PROBLEM TO SOLVE |
From the first line to the last, retype the records exactly and skip the pictures.

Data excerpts
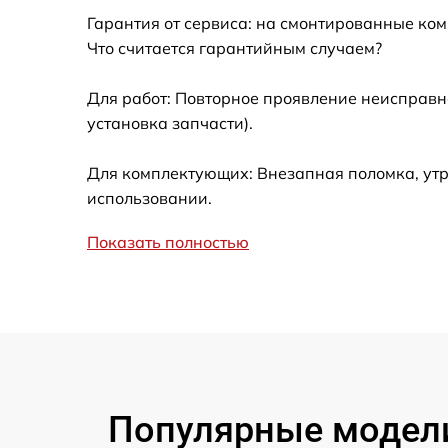
Гарантия от сервиса: на смонтированные ко
Что считается гарантийным случаем?
Для работ: Повторное проявление неисправн
установка запчасти).
Для комплектующих: Внезапная поломка, утр
использовании.
Показать полностью
Популярные модели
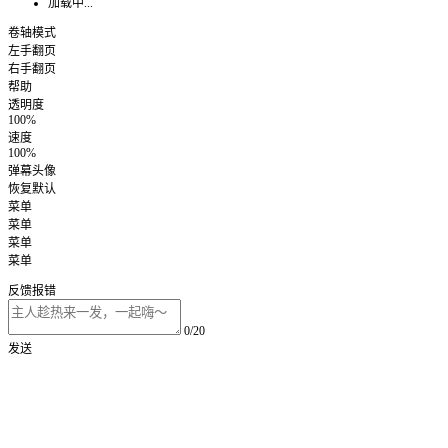
加载中...
卷轴模式
左手翻页
右手翻页
帮助
透明度
100%
速度
100%
弹幕头像
恢复默认
菜单
菜单
菜单
菜单
反馈报错
0/20
发送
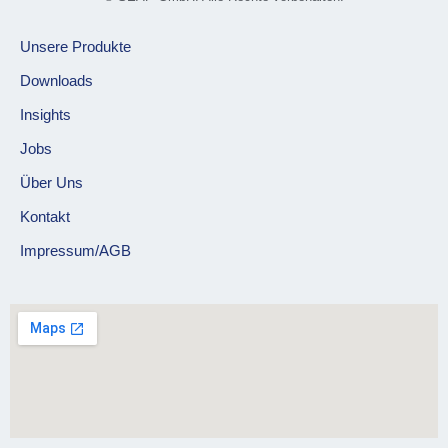
Unsere Produkte
Downloads
Insights
Jobs
Über Uns
Kontakt
Impressum/AGB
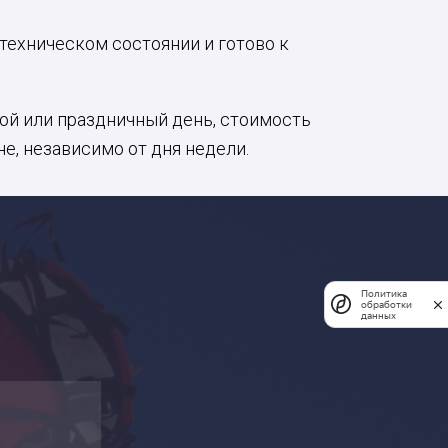
техническом состоянии и готово к
ой или праздничный день, стоимость
е, независимо от дня недели.
Политика
обработки
данных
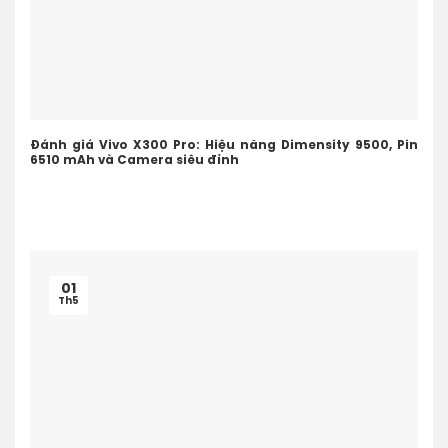
Đánh giá Vivo X300 Pro: Hiệu năng Dimensity 9500, Pin
6510 mAh và Camera siêu đỉnh
01
Th5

RESULT |
Гарантия от сервиса: на смонтированные ко
Что считается гарантийным случаем?
Для работ: Повторное проявление неисправн
установка запчасти).
Для комплектующих: Внезапная поломка, утр
использовании.
Показать полностью
Популярные модели
加载中...
卷轴模式
左手翻页
右手翻页
帮助
透明度
100%
速度
100%
弹幕头像
恢复默认
菜单
菜单
菜单
菜单
反馈报错
0/20
发送
Unsere Produkte
Downloads
Insights
Jobs
Über Uns
Kontakt
Impressum/AGB
техническом состоянии и готово к
ой или праздничный день, стоимость
е, независимо от дня недели.
Политика
обработки
данных
Đánh giá Vivo X300 Pro: Hiệu năng Dimensity 9500, Pin
6510 mAh và Camera siêu đỉnh
01
Th5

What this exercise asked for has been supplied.